6. What's the role of Islamist parties in pushing for political change in the region?

Minimal. A good analogy here is Algeria in 1988. Similar riots broke out over the pricing of food, leading to a collapse of the single-party government and the opening of the political system. The Islamists were not behind the initial unrest but were able to take advantage of this in harnessing the unrest and running a very successful election campaign as the face of the disenfranchised.

This, however, led to an army coup in 1992, cancelling the electoral process and the outbreak of a civil war between the government and Islamists that claimed over 200,000 lives by its end in 2000.

A similar trend in terms of the Islamists seeking to harness the discontent may happen elsewhere, but I doubt that the subsequent events that unfolded in Algeria will happen in Tunisia. The key exception here is Egypt. With the Muslim Brotherhood as the established central opposition movement, the political and military elite in Egypt will not be reticent to use direct repression should they fear the Muslim Brotherhood being able to harness their potential power.

7. Is this unrest likely to spread further, or is the worst of it over?

We will see more unrest, but it will be a longer, slower burn for Tunisia. Here, the important part begins now in terms of the negotiations over what the new political system will look like. The country has known only two regimes since independence, and this is a complete overhaul of Ben Ali's rule (and, potentially, the personnel from this regime).

Egypt will likely see another spike in unrest, as I think we will in Algeria and Jordan. I doubt it will lead to full-scale revolutionary activity, but constant clashes on the streets for a number of weeks are certainly a distinct possibility.

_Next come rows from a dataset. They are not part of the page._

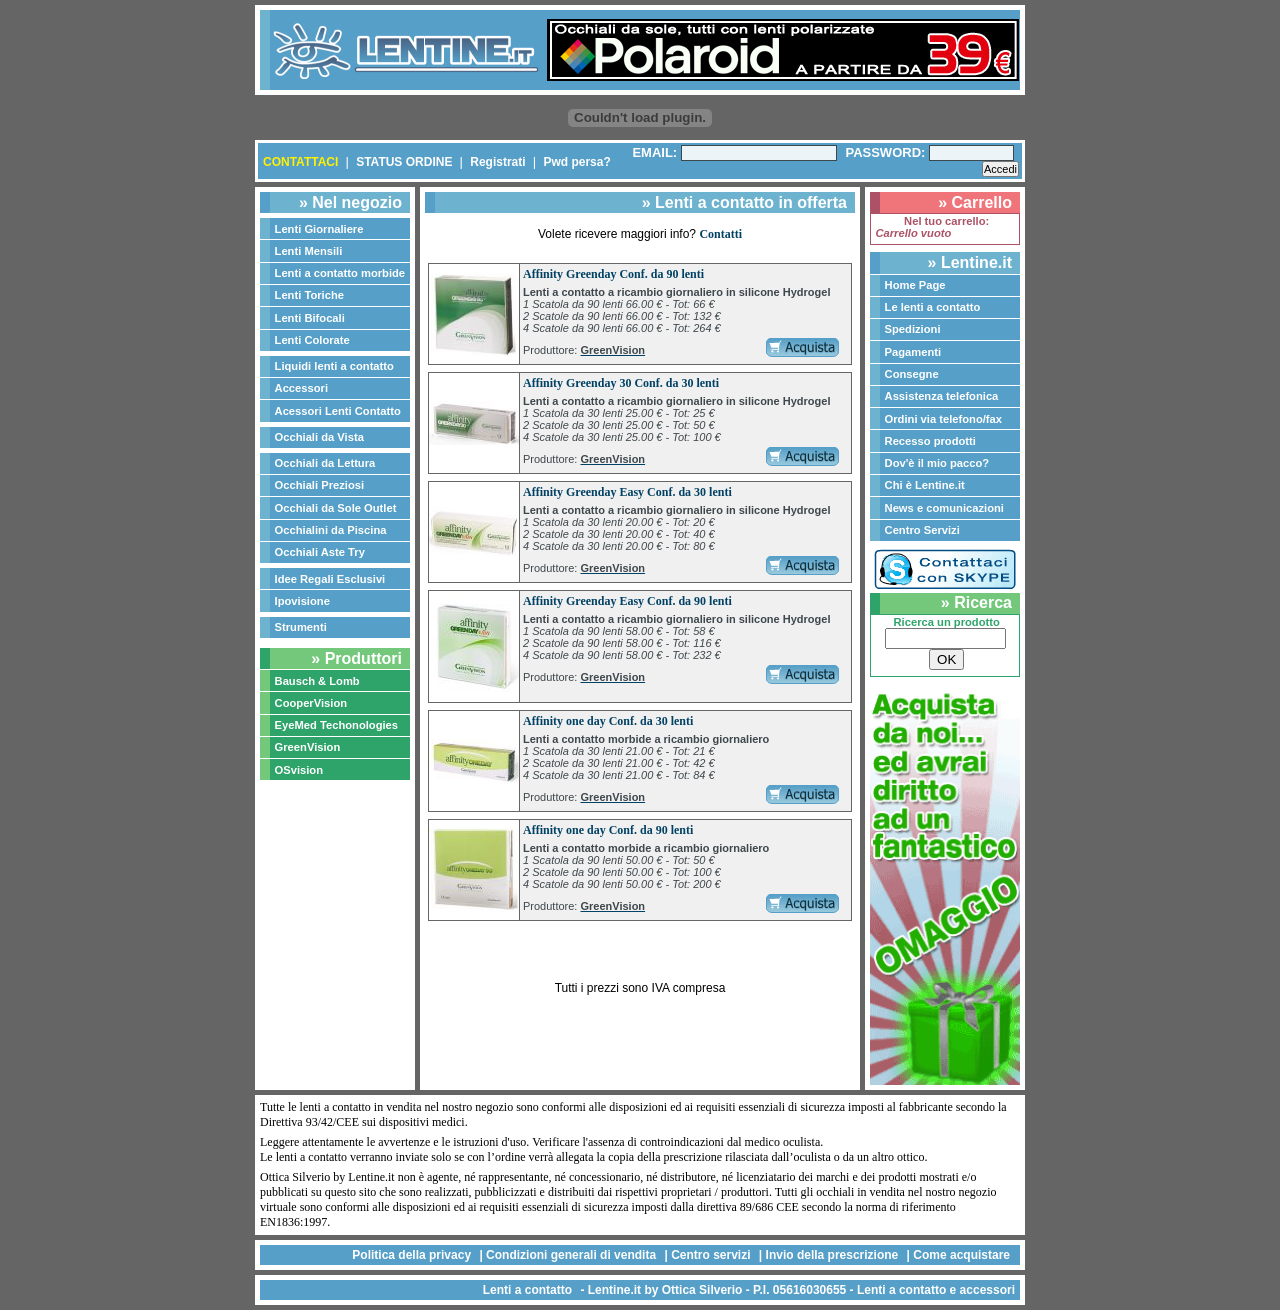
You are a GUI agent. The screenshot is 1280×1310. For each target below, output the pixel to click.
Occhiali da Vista (319, 437)
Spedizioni (913, 329)
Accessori (302, 388)
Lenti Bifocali (310, 318)
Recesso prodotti (930, 441)
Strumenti (301, 627)
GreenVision (308, 747)
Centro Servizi (922, 530)
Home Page (915, 285)
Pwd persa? (576, 162)
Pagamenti (913, 352)
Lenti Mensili (309, 251)
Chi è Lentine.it (925, 485)
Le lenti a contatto (933, 307)
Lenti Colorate (312, 340)
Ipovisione (302, 601)
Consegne (912, 374)
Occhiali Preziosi (320, 485)
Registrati (497, 162)
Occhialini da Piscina (331, 530)
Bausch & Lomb (317, 681)
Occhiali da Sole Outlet (336, 508)
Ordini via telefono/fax (944, 419)
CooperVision (311, 703)
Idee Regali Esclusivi (330, 579)
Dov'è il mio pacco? (937, 463)
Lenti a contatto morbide (340, 273)
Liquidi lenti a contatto (334, 366)
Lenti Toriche (309, 295)
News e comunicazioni (944, 508)
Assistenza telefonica (942, 396)
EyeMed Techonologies (337, 725)
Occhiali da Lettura (325, 463)
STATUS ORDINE (404, 162)
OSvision (299, 770)
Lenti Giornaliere (319, 229)
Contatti (720, 234)
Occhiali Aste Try (320, 552)
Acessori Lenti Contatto (338, 411)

Most importantly, it represents what I see as the first signs of real change to the failing autocratic system of rule that has dominated the region. This need not necessarily be a fully positive outcome, with greater uncertainty and chaos for ordinary civilians in the context of greater political freedoms. However, it may signal the death throes of Cold War-style authoritarianism in the Arab World, and that is a good thing.